◆ TASK STATEMENT
Please return only the lines from the one holding "handled all 3 thicknesses with depth-stop" through the one holding "the front face", exactly as they appear in the records below, both ends included.

◆ SUPPLIED RECORDS
+++

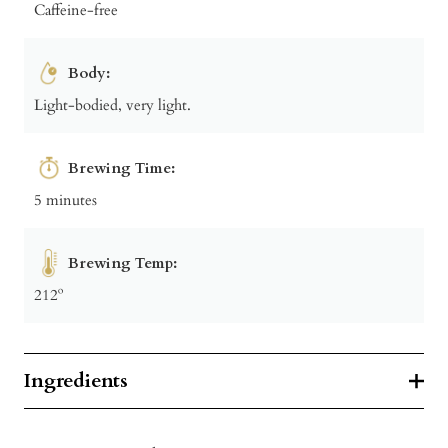
Caffeine-free
Body:
Light-bodied, very light.
Brewing Time:
5 minutes
Brewing Temp:
212º
Ingredients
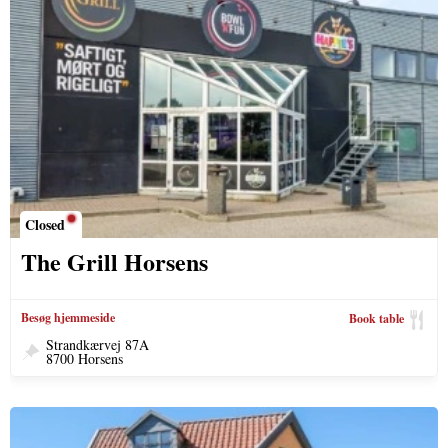
Closed
The Grill Horsens
Besøg hjemmeside
Book table
Strandkærvej 87A
8700 Horsens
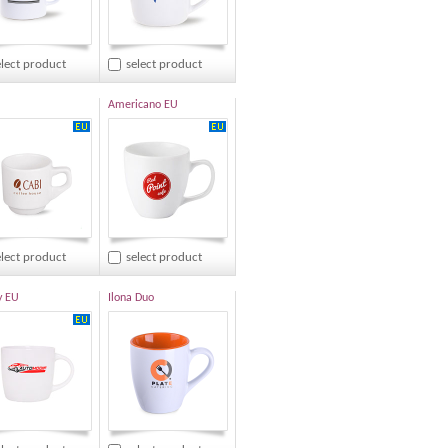
elect product
select product
Americano EU
elect product
select product
y EU
Ilona Duo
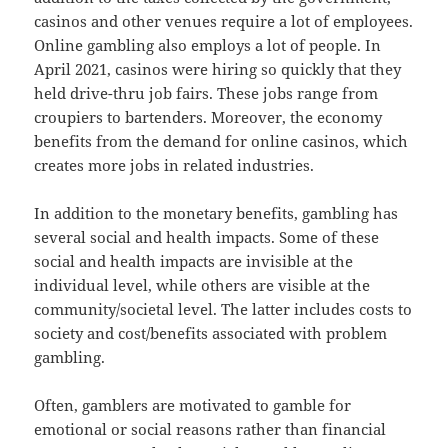
casinos and other venues require a lot of employees.
Online gambling also employs a lot of people. In
April 2021, casinos were hiring so quickly that they
held drive-thru job fairs. These jobs range from
croupiers to bartenders. Moreover, the economy
benefits from the demand for online casinos, which
creates more jobs in related industries.
In addition to the monetary benefits, gambling has
several social and health impacts. Some of these
social and health impacts are invisible at the
individual level, while others are visible at the
community/societal level. The latter includes costs to
society and cost/benefits associated with problem
gambling.
Often, gamblers are motivated to gamble for
emotional or social reasons rather than financial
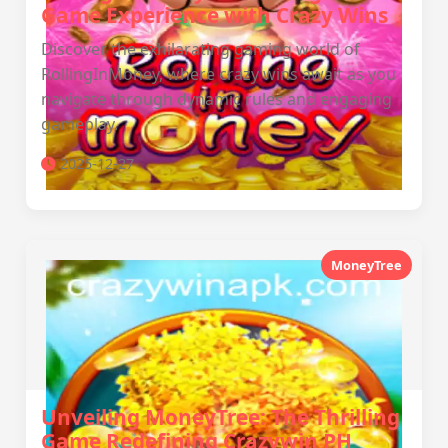
Game Experience with Crazy Wins
Discover the exhilarating gaming world of
RollingInMoney, where crazy wins await as you
navigate through dynamic rules and engaging
gameplay.
2025-12-27
MoneyTree
Unveiling MoneyTree: The Thrilling
Game Redefining Crazywin PH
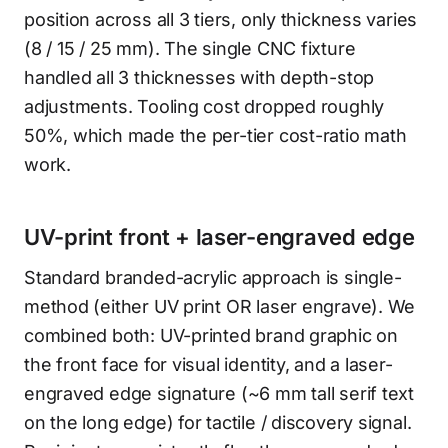
position across all 3 tiers, only thickness varies
(8 / 15 / 25 mm). The single CNC fixture
handled all 3 thicknesses with depth-stop
adjustments. Tooling cost dropped roughly
50%, which made the per-tier cost-ratio math
work.
UV-print front + laser-engraved edge
Standard branded-acrylic approach is single-
method (either UV print OR laser engrave). We
combined both: UV-printed brand graphic on
the front face for visual identity, and a laser-
engraved edge signature (~6 mm tall serif text
on the long edge) for tactile / discovery signal.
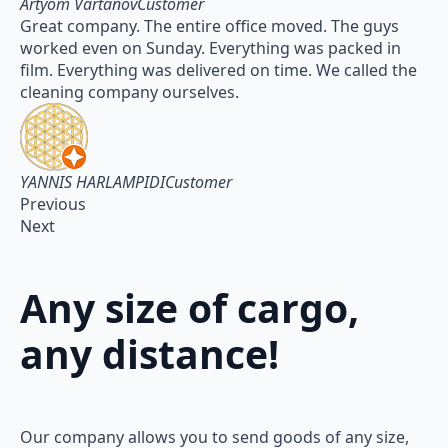
Artyom VartanovCustomer
Great company. The entire office moved. The guys
worked even on Sunday. Everything was packed in
film. Everything was delivered on time. We called the
cleaning company ourselves.
YANNIS HARLAMPIDICustomer
Previous
Next
Any size of cargo,
any distance!
Our company allows you to send goods of any size,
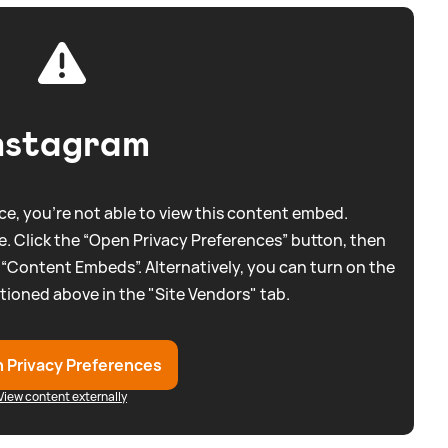
nstagram
e, you're not able to view this content embed.
. Click the “Open Privacy Preferences” button, then
 “Content Embeds”. Alternatively, you can turn on the
tioned above in the "Site Vendors" tab.
 Privacy Preferences
View content externally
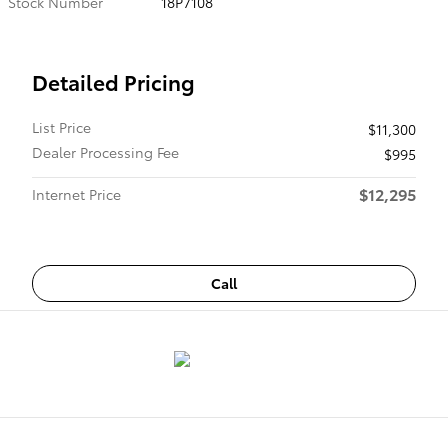
Stock Number
18P7108
Detailed Pricing
List Price
$11,300
Dealer Processing Fee
$995
$12,295
Internet Price
Call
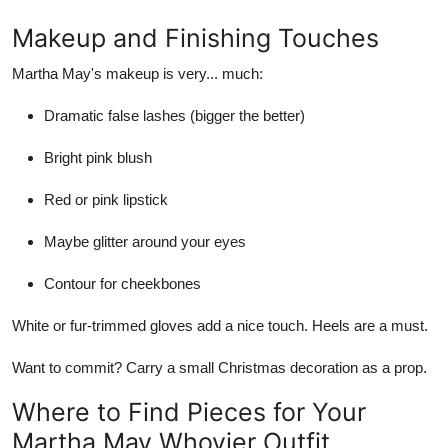
Makeup and Finishing Touches
Martha May's makeup is very... much:
Dramatic false lashes (bigger the better)
Bright pink blush
Red or pink lipstick
Maybe glitter around your eyes
Contour for cheekbones
White or fur-trimmed gloves add a nice touch. Heels are a must.
Want to commit? Carry a small Christmas decoration as a prop.
Where to Find Pieces for Your
Martha May Whovier Outfit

+++

◆ RESPONSE FOR THIS EXERCISE
handled all 3 thicknesses with depth-stop
adjustments. Tooling cost dropped roughly
50%, which made the per-tier cost-ratio math
work.
UV-print front + laser-engraved edge
Standard branded-acrylic approach is single-
method (either UV print OR laser engrave). We
combined both: UV-printed brand graphic on
the front face for visual identity, and a laser-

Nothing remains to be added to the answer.